By Becky Hurley
CEO and Founder: Jay Palace
Adaptability in a rapidly changing electronics market is a calling card for Linear Manufacturing, with new applications and business partnerships in the offing.
At the car wash, a Linear Manufacturing-produced controller will digitally transmit your credit card information directly to the bank. Or it may help deliver sound waves through earphones to help soothe an autistic child. Wastewater systems use its circuitry to regulate the release of powerful enzymes that clean sludge from drinking water.
“What we do today is dramatically different from our initial business model,” says CEO and founder Jay Palace, just back from the Consumer Electronics Show in Las Vegas. In the early days he called on local high tech companies to find out if they needed prototypes. In the late 1990s, however, high tech manufacturers began moving most work offshore, and the company was forced to shift gears.
By 2000, the operation refocused on quick-turn manufacturing and began -- as a subcontractor -- to build specialized components for other manufacturers. Linear Manufacturing’s book of business today includes Design for Manufacturing (DFM); turnkey materials purchasing, scheduling and product assembly as well as product testing and box-build assembly.
Its 35 or so different clients represent industries ranging from medical device and consumer electronics to aerospace and energy. Some have become strategic partners.

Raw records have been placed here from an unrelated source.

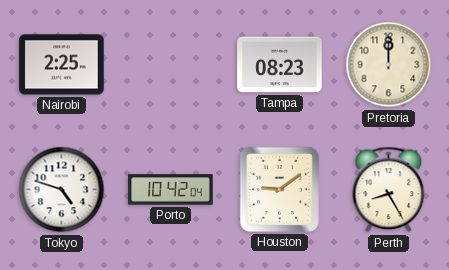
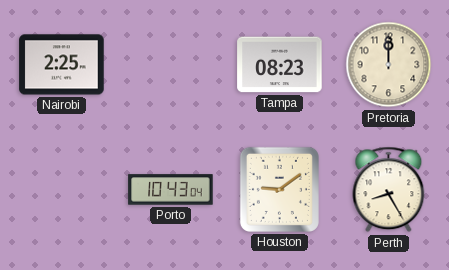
Tokyo: 4:48 -> none
Porto: 10:42 -> 10:43
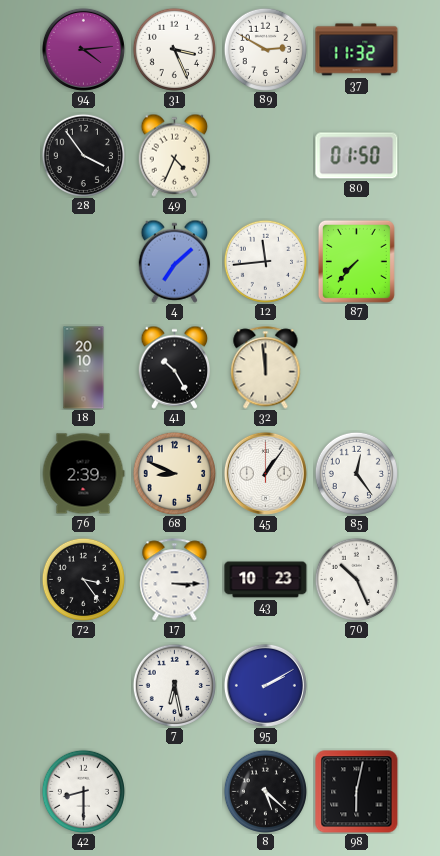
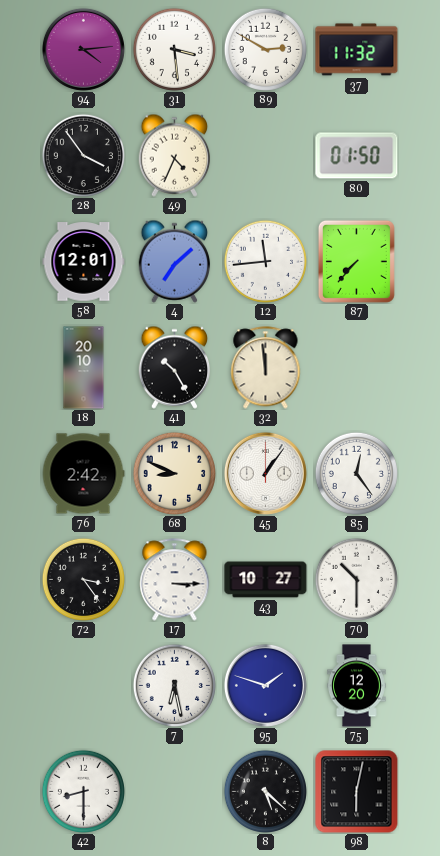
31: 3:26 -> 3:29
58: none -> 12:01
76: 2:39 -> 2:42
43: 10:23 -> 10:27
70: 10:26 -> 10:30
95: 2:10 -> 1:48
75: none -> 12:20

And almost all are located outside the Pikes Peak region.
“We’re a boutique operation so we get special attention from other manufacturers,” Palace says. Examples of original equipment manufacturer (OEM) teaming include working with a medical device company to develop an electronic tracker for assisted living communities or building greenhouse watering systems for another.
That ability to adapt to the changing high tech landscape has not come without challenges. Palace says his organization’s technology update window is every six months. Fortunately his 40 employees are willing to change with him. Employee retention averages about seven years.
It’s a good thing because manufacturers will need them as technology surges ahead. Smart phone technology is becoming a sort of master controller, linked by specialized circuit and chip technology to a long list of shopper behaviors and consumer needs, Palace says referencing the CES show’s latest gadgets.
To compete with cheap overseas circuit board manufacturers, Linear Manufacturing has also implemented an “open book” policy. That means the company’s profit and cost to the client is disclosed upfront. That’s a key selling point in a highly competitive field that includes overseas players.
“Companies that depend on Chinese manufacturers for products like ours have no recourse if they fail,” he points out.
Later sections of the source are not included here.